好端端地剪断头发,在这年月是不敬、不孝之举,有时意味着决心与友人、亲人恩断义绝。
萧仲麟端起茶盏,“随她去。”语毕喝了一口茶。
“……”
萧仲麟放下茶盏,问道:“怎么?皇后不赞成?”
“臣妾觉着有些不妥。”
萧仲麟等了片刻,没等到下文,便摆手遣了磨墨的小太监,“说来听听。”
许持盈的态度仍然很恭敬:“断发是大不敬的行径,丽嫔岂能不知。

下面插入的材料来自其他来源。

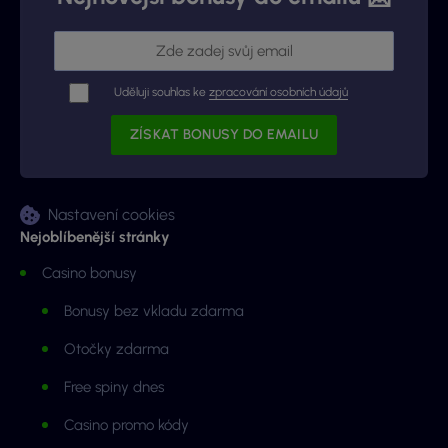
Uděluji souhlas ke
zpracování osobních údajů
Nastavení cookies
Nejoblíbenější stránky
Casino bonusy
Bonusy bez vkladu zdarma
Otočky zdarma
Free spiny dnes
Casino promo kódy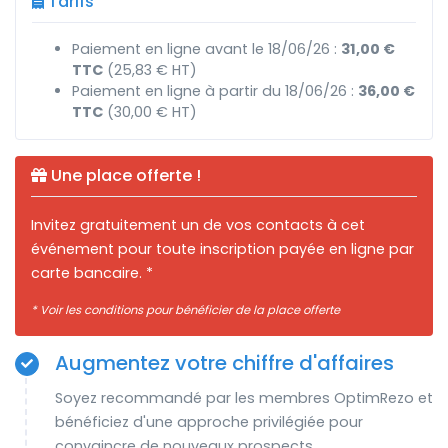
Tarifs
Paiement en ligne avant le 18/06/26 :
31,00 €
TTC
(25,83 € HT)
Paiement en ligne à partir du 18/06/26 :
36,00 €
TTC
(30,00 € HT)
Une place offerte !
Invitez gratuitement un de vos contacts à cet
événement pour toute inscription payée en ligne par
carte bancaire. *
* Voir les conditions pour bénéficier de la place offerte
Augmentez votre chiffre d'affaires
Soyez recommandé par les membres OptimRezo et
bénéficiez d'une approche privilégiée pour
convaincre de nouveaux prospects.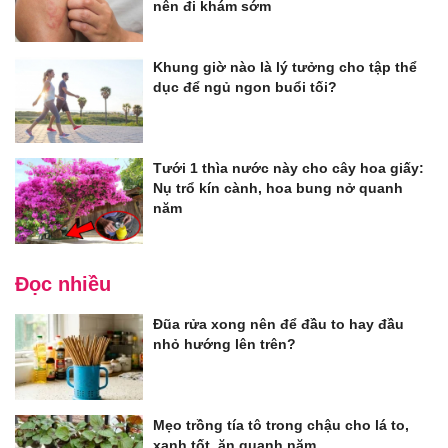
nên đi khám sớm
Khung giờ nào là lý tưởng cho tập thể
dục để ngủ ngon buổi tối?
Tưới 1 thìa nước này cho cây hoa giấy:
Nụ trổ kín cành, hoa bung nở quanh
năm
Đọc nhiều
Đũa rửa xong nên để đầu to hay đầu
nhỏ hướng lên trên?
Mẹo trồng tía tô trong chậu cho lá to,
xanh tốt, ăn quanh năm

她敢说出这样的话,为的就是要见皇上一面,或许要皇上给个说法,或许有要事禀明皇上。”
萧仲麟却不这么看,“阎琛过来,求见的人是不是你?”
“……”
“这件事,你做主就是。”
许持盈委婉地表示反对:“可丽嫔的心思不难揣测。臣妾便是见到她,她要见的人还是皇上。”说白了,她懒得绕弯子,不想在他与符锦之间劳心劳力。
“我不这么看。”萧仲麟不是想跟她做对,是真觉得这件事由她处理就行,“她若是胡闹,你照宫规处置即可。我人在坤宁宫,你如何处置她,在别人看来,就是我的意思。”
“但的确不妥。”许持盈玩味地笑了笑,“皇上不是说过怀疑所有人么?焉知丽嫔没有嫌疑?”
“丽嫔被禁足之后,有几个官员连续上折子弹劾符家,眼下那些折子留中不发。从头到尾都不是我怀疑谁的事,关键在于证据。日后若查出遇刺与她相关,她和符家都要承担应有的罪责。”萧仲麟说出这些看法,又道,“告诉我你的打算。”
许持盈如实说出自己的考虑:“宫里宫外的人,对皇上与丽嫔的事,都有耳闻。并且,丽嫔坚信皇上曾对她许下的诺言。臣妾是想,暗卫抽丝剥茧地查证,不知要等到何年何月。与其坐等,不如皇上原谅丽嫔,予以安抚。有些事情,皇上在与丽嫔说话的时候留心,总能找到蛛丝马迹,能尽快确定她是否可以洗脱嫌疑。”
“那么,我具体要做哪些功夫?”萧仲麟身形向后倚着座椅靠背,坐姿变得很是闲散,笑微微地看着她。
其实,他已经动怒。
她要他原谅安抚丽嫔,给出的理由冠冕堂皇,其实还不是怀疑他,想让他离她远一些?
人不怕被人爱或恨,怕的是要长期承受别人的怀疑、厌烦甚至嫌恶。爱恨是双面刃,厌烦、厌恶却会一点点吞噬人的自尊、尊严和信心。
那真的太伤人了。
她带来的种种负面情绪,他没办法长期忍受。以前总希望,在到达情绪临界点之前与她化解矛盾,此刻他觉得,这样乐观的看法实在是多余。